Web Scraping - The Python Way!

How about turning the whole internet into your database?

Posted by Aashish Kumar, Lakshya Arora on May 09, 2020 · 26 mins read

Pre-requisites:

  • HTML (knowledge of HTML tags, attributes, properties)
  • Developer Tools(Chrome, Firefox, Safari - all have this feature)
  • Basic Python (use of loops, arrays, and basic data structures)

Yes, you read the title right, this is not a clickbait article, we’re really talking about turning the whole internet into your database. But before we do that, let’s get a little insight into what web scraping is, and why everyone should have this superpower of becoming a scraper spiderman (You’ll know why we’re calling that soon).

Let’s Start Scraping!

We’ll be learning the following topics today:

  1. WTF is Web Scraping?
  2. Web Crawling vs.
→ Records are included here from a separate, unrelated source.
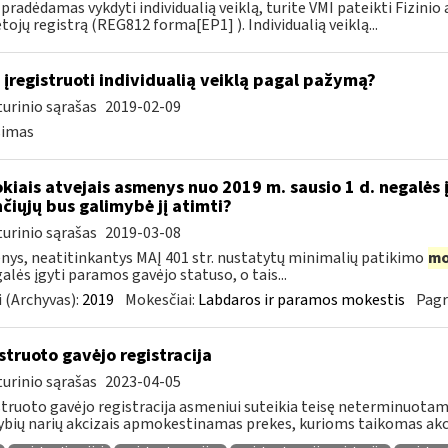
 pradėdamas vykdyti individualią veiklą, turite VMI pateikti Fizini
ojų registrą (REG812 forma[EP1] ). Individualią veiklą...
 įregistruoti individualią veiklą pagal pažymą?
urinio sąrašas
2019-02-09
simas
okiais atvejais asmenys nuo 2019 m. sausio 1 d. negalės 
nčiųjų bus galimybė jį atimti?
urinio sąrašas
2019-03-08
ys, neatitinkantys MAĮ 401 str. nustatytų minimalių patikimo
mo
galės įgyti paramos gavėjo statuso, o tais...
 (Archyvas):
2019
Mokesčiai:
Labdaros ir paramos mokestis
Pagr
struoto gavėjo registracija
urinio sąrašas
2023-04-05
truoto gavėjo registracija asmeniui suteikia teisę neterminuotam l
ybių narių akcizais apmokestinamas prekes, kurioms taikomas akc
Web Scraping
  3. Scraping - The Python Way!
  4. Some Interesting Applications

WTF is Web Scraping?

They say “Data is the fuel” for coming inventions in computer science, people are creating crazy services using data itself. Sometimes it happens while building an application, that we want important data to display on your app, but the problem is WHERE? and HOW?, that we don’t know where to look for the data and even if we do, we don’t know how to extract it. Surely many websites have made their structured datasets available for public use like IMDB, but not everyone is so kind. So without the required data, it’ll be impossible for you to give life to your awesome ideas.
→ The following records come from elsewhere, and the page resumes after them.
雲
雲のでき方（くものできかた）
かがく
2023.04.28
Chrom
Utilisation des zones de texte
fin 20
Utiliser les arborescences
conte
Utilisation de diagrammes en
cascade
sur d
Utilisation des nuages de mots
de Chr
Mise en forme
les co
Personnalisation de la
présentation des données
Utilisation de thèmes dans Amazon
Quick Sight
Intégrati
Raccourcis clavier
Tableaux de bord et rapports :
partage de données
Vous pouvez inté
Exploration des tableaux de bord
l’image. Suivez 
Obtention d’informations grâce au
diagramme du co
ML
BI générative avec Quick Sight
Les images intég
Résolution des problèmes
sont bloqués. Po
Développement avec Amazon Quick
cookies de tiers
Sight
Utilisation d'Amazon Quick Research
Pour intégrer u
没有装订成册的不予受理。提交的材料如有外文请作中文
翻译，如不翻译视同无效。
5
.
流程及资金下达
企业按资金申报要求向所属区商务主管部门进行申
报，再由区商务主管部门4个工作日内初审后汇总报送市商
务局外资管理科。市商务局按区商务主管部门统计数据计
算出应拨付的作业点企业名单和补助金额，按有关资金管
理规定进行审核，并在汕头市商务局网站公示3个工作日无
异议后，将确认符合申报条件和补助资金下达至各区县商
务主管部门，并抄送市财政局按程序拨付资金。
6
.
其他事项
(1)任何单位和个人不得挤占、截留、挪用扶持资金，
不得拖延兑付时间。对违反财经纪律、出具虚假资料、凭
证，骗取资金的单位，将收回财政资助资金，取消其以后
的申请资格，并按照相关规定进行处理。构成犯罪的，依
Don’t worry, hold your emotions right there, we’ve got a solution to your HOW? problem i.e how to extract the data from known websites, for your app, you’ll get the answer to the former one, in a minute. The kind of apps that we’re talking about here are e-commerce websites like Amazon etc. who use a lot of data that can be used in many innovative ways to develop apps.

image alt ><

So in simple words, web-scraping is the technique to scrape or extract the data from the webpages of the websites into a structured or usable form. The way web-scraping works is, we download the entire HTML pages of the websites after opening them and parse the desired useful information from the HTML page that we get, into structured data like tables and arrays.

Responsible Web Scraping

Uncle Ben once said to Scraper-Spiderman (The Web Scraper):

With great power, Comes great responsibility.

image alt ><

Before giving you the superpower of scraping-spiderman, we want to tell you that you cannot scrape every website, most sites allow scraping of their content but some don’t, like Facebook, Google, etc. They don’t allow you to go through their content using just a python script, you have to take special permissions for that. Doing otherwise is completely illegal (You don’t wanna go to jail, do you? :oncoming_police_car:).
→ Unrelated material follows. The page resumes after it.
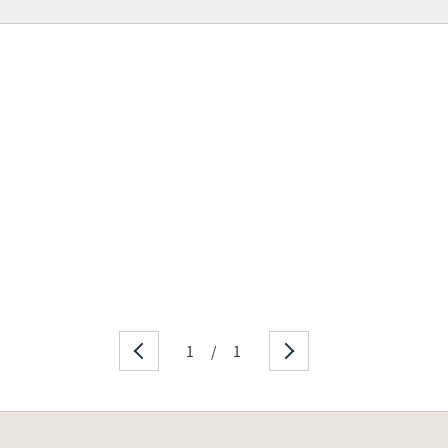
1
/
1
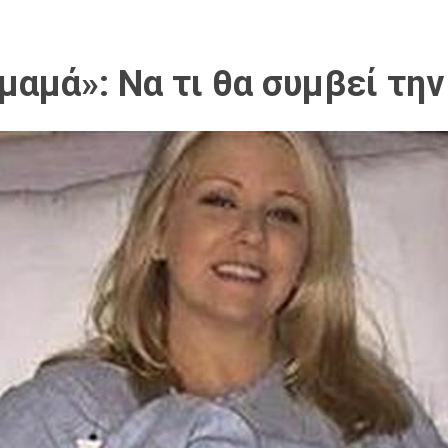
αμά»: Να τι θα συμβεί την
So how will you know which sites allow you to scrape their content and which ones don’t? Well, the answer is simple, robots.txt. This is a file that is available for every website. For any website in general, just open www.example.com/robots.txt. We’ll go through facebook’s robots.txt file. Open https://facebook.com/robots.txt :

# Notice: Collection of data on Facebook through automated means is
# prohibited unless you have express written permission from Facebook
# and may only be conducted for the limited purpose contained in said
# permission.
# See: http://www.facebook.com/apps/site_scraping_tos_terms.php

User-agent: Applebot
Disallow: /ajax/
Disallow: /album.php
Disallow: /checkpoint/
Disallow: /contact_importer/
Disallow: /dialog/
Disallow: /fbml/ajax/dialog/
Disallow: /feeds/
Disallow: /file_download.php
Disallow: /hashtag/
Disallow: /l.php
Disallow: /moments_app/
Disallow: /p.php
Disallow: /photo.php
Disallow: /photos.php
Disallow: /share.php
Disallow: /share/
Disallow: /sharer.php
Disallow: /sharer/

.................

User-agent: Applebot
Allow: /ajax/bootloader-endpoint/
Allow: /ajax/pagelet/generic.php/PagePostsSectionPagelet
Allow: /safetycheck/

User-agent: Bingbot
Allow: /ajax/bootloader-endpoint/
Allow: /ajax/pagelet/generic.php/PagePostsSectionPagelet
Allow: /safetycheck/

User-agent: Googlebot
Allow: /ajax/bootloader-endpoint/
Allow: /ajax/pagelet/generic.php/PagePostsSectionPagelet
Allow: /safetycheck/

User-agent: Twitterbot
Allow: /ajax/bootloader-endpoint/
Allow: /ajax/pagelet/generic.php/PagePostsSectionPagelet
Allow: /safetycheck/

User-agent: *
Disallow: /

So “disallow: something” means that these links are not allowed to be scraped by any bot or script. The ones allowed are crawling bots of Google, Bing, Apple, etc. because they got special permissions from facebook. So we urge you to use this super-power responsibly and build great products.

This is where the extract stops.